I have checked my mailbox and all is fine this end, I am well within my mailbox limit.

I don't know, thats what your MX says if the forum sends you an e-mail. Ask your provider. Oh, its hotmail. Change your provider.

provider i changed and all is working fine now. Cheers. Andrew..

I actually think that the docs are rather ambiguous on this -- it would there was a very explicit "native queries only work with persistent classes, not value types -- if you just want to return values, use JDBC directly" at the top of chapter 15.

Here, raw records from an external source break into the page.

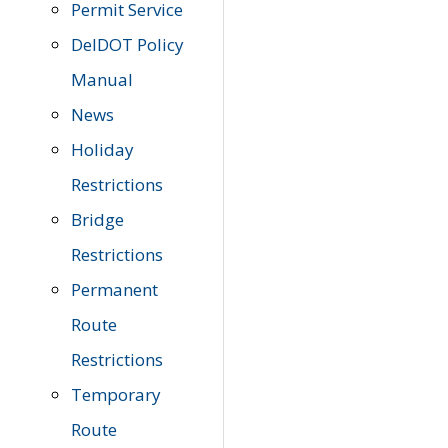
Permit Service
DelDOT Policy
Manual
News
Holiday
Restrictions
Bridge
Restrictions
Permanent
Route
Restrictions
Temporary
Route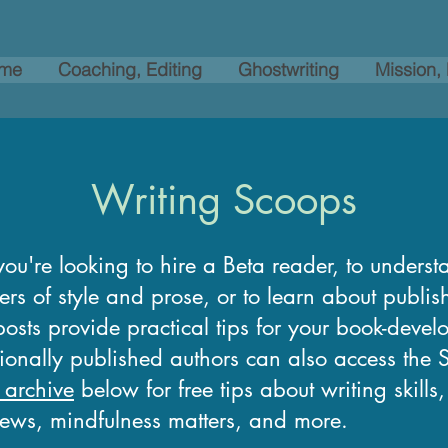
me
Coaching, Editing
Ghostwriting
Mission,
Writing Scoops
ou're looking to hire a Beta reader, to underst
ers of style and prose, or to learn about publi
osts provide practical tips for your book-devel
tionally published authors can also access the
 archive
below for free tips about writing skills
news, mindfulness matters, and more.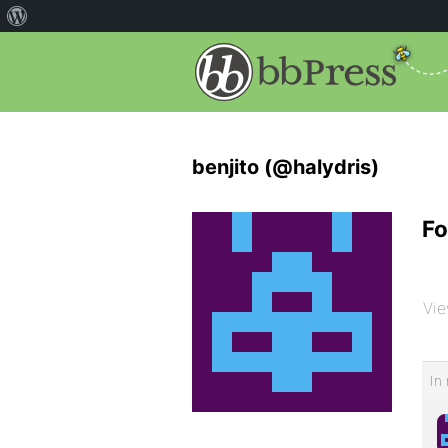
benjito (@halydris)
Fo
Vie
In 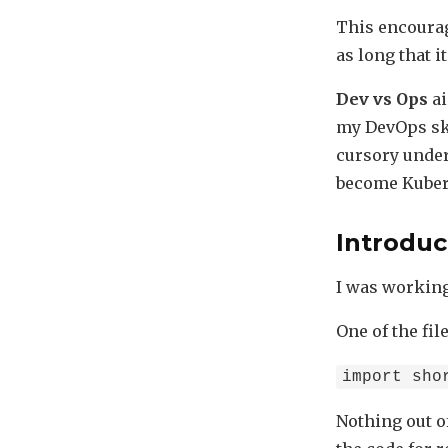
This encourag
as long that i
Dev vs Ops
ai
my DevOps skil
cursory under
become Kuber
Introduc
I was working
One of the fil
import sho
Nothing out o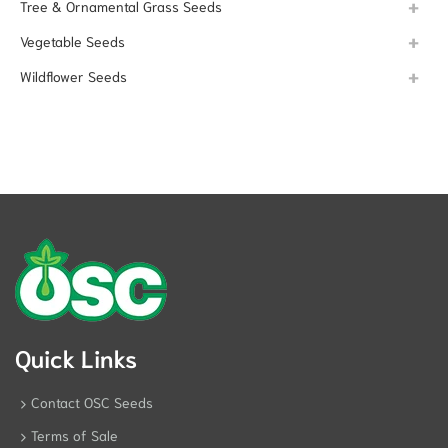
Tree & Ornamental Grass Seeds
Vegetable Seeds
Wildflower Seeds
Quick Links
Contact OSC Seeds
Terms of Sale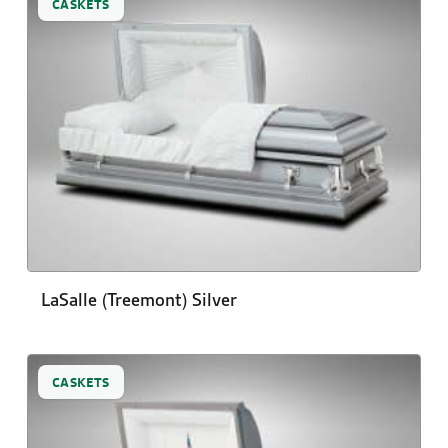
CASKETS
LaSalle (Treemont) Silver
CASKETS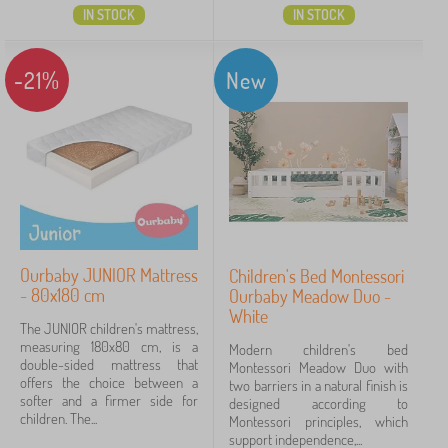
IN STOCK
IN STOCK
-21%
New
Ourbaby JUNIOR Mattress
Children's Bed Montessori
- 80x180 cm
Ourbaby Meadow Duo -
White
The JUNIOR children's mattress,
measuring 180x80 cm, is a
Modern children's bed
double-sided mattress that
Montessori Meadow Duo with
offers the choice between a
two barriers in a natural finish is
softer and a firmer side for
designed according to
children. The...
Montessori principles, which
support independence,...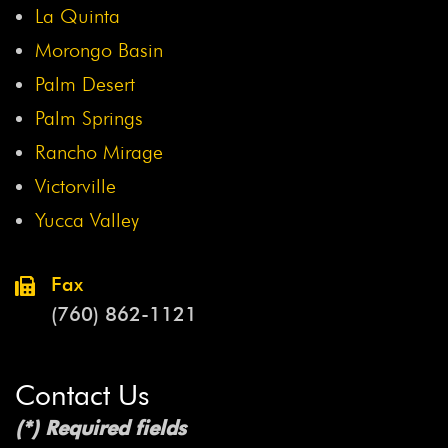
La Quinta
Morongo Basin
Palm Desert
Palm Springs
Rancho Mirage
Victorville
Yucca Valley
Fax
(760) 862-1121
Contact Us
(*) Required fields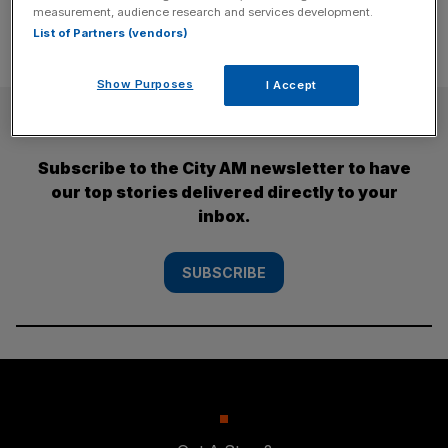
measurement, audience research and services development.
List of Partners (vendors)
Show Purposes
I Accept
SUBSCRIBE
Subscribe to the City AM newsletter to have
our top stories delivered directly to your
inbox.
SUBSCRIBE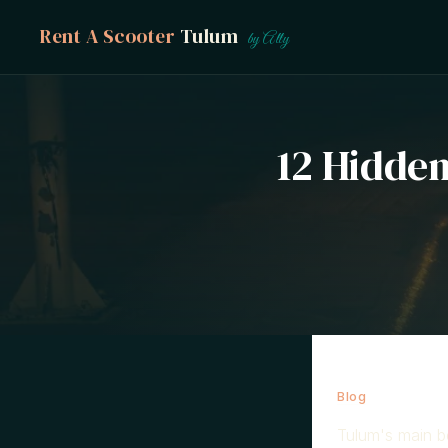
Rent A Scooter
Tulum
by Ally
12 Hidde
Blog
→ Hidden 
Tulum's main be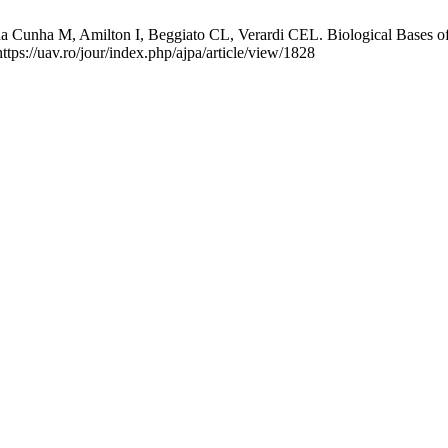
nha M, Amilton I, Beggiato CL, Verardi CEL. Biological Bases of an 
ttps://uav.ro/jour/index.php/ajpa/article/view/1828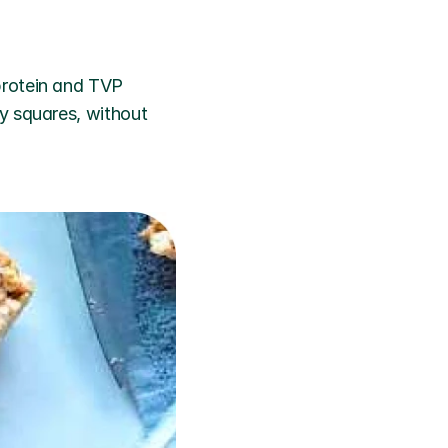
rotein and TVP 
y squares, without 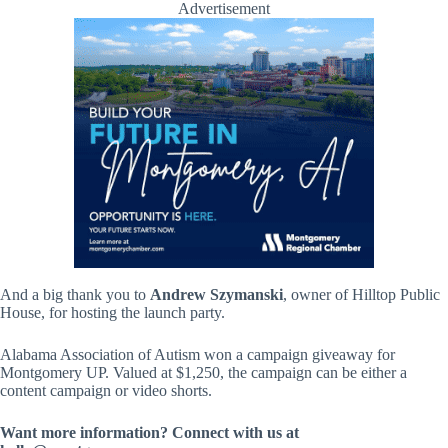
Advertisement
And a big thank you to
Andrew Szymanski
, owner of Hilltop Public
House, for hosting the launch party.
Alabama Association of Autism won a campaign giveaway for
Montgomery UP. Valued at $1,250, the campaign can be either a
content campaign or video shorts.
Want more information? Connect with us at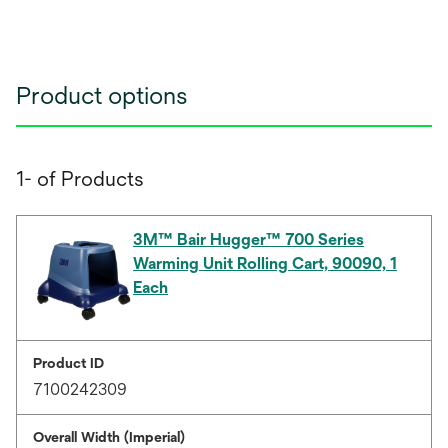
Product options
1- of Products
3M™ Bair Hugger™ 700 Series
Warming Unit Rolling Cart, 90090, 1
Each
Product ID
7100242309
Overall Width (Imperial)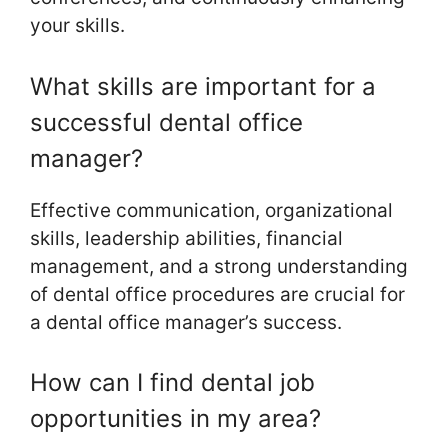
your skills.
What skills are important for a
successful dental office
manager?
Effective communication, organizational
skills, leadership abilities, financial
management, and a strong understanding
of dental office procedures are crucial for
a dental office manager’s success.
How can I find dental job
opportunities in my area?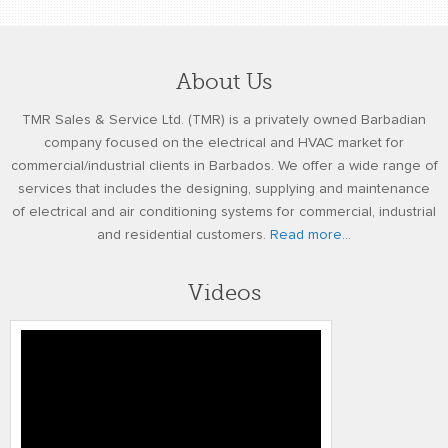
About Us
TMR Sales & Service Ltd. (TMR) is a privately owned Barbadian
company focused on the electrical and HVAC market for
commercial/industrial clients in Barbados. We offer a wide range of
services that includes the designing, supplying and maintenance
of electrical and air conditioning systems for commercial, industrial
and residential customers.
Read more...
Videos
Honeywell’s Performance Series IP
Embedded NVR Kits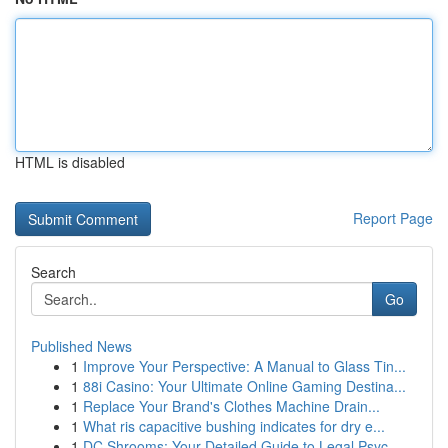
HTML is disabled
Report Page
Search
Go
Published News
1
Improve Your Perspective: A Manual to Glass Tin...
1
88i Casino: Your Ultimate Online Gaming Destina...
1
Replace Your Brand's Clothes Machine Drain...
1
What ris capacitive bushing indicates for dry e...
1
DC Shrooms: Your Detailed Guide to Legal Psyc...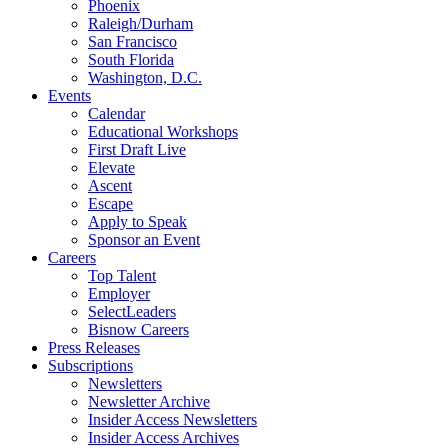
Phoenix
Raleigh/Durham
San Francisco
South Florida
Washington, D.C.
Events
Calendar
Educational Workshops
First Draft Live
Elevate
Ascent
Escape
Apply to Speak
Sponsor an Event
Careers
Top Talent
Employer
SelectLeaders
Bisnow Careers
Press Releases
Subscriptions
Newsletters
Newsletter Archive
Insider Access Newsletters
Insider Access Archives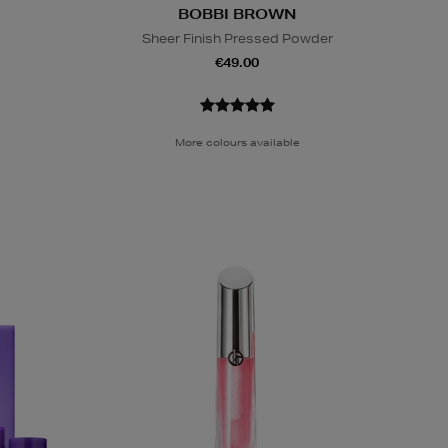
BOBBI BROWN
Sheer Finish Pressed Powder
€49.00
More colours available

I just filed an enhancement request in JIRA regarding this:
http://opensource.atlassian.com/project ... wse/HB-846

must say that I fully agree with this as well.

Peter

I'm new to hibernate and it took me a while to figure out that I needed to use the underlying JDBC to do the query I wanted, since I just wanted it to return an array of objects from a query using "group by" and "having".

I guess it's obvious now, but I am so thick that I would need something like this rained down on me:
"If you just want to do a query that returns a bunch of results, and you don't want to populate the members of some class that you create for this purpose, then just use JDBC."

No, use a HQL projection query, as documented.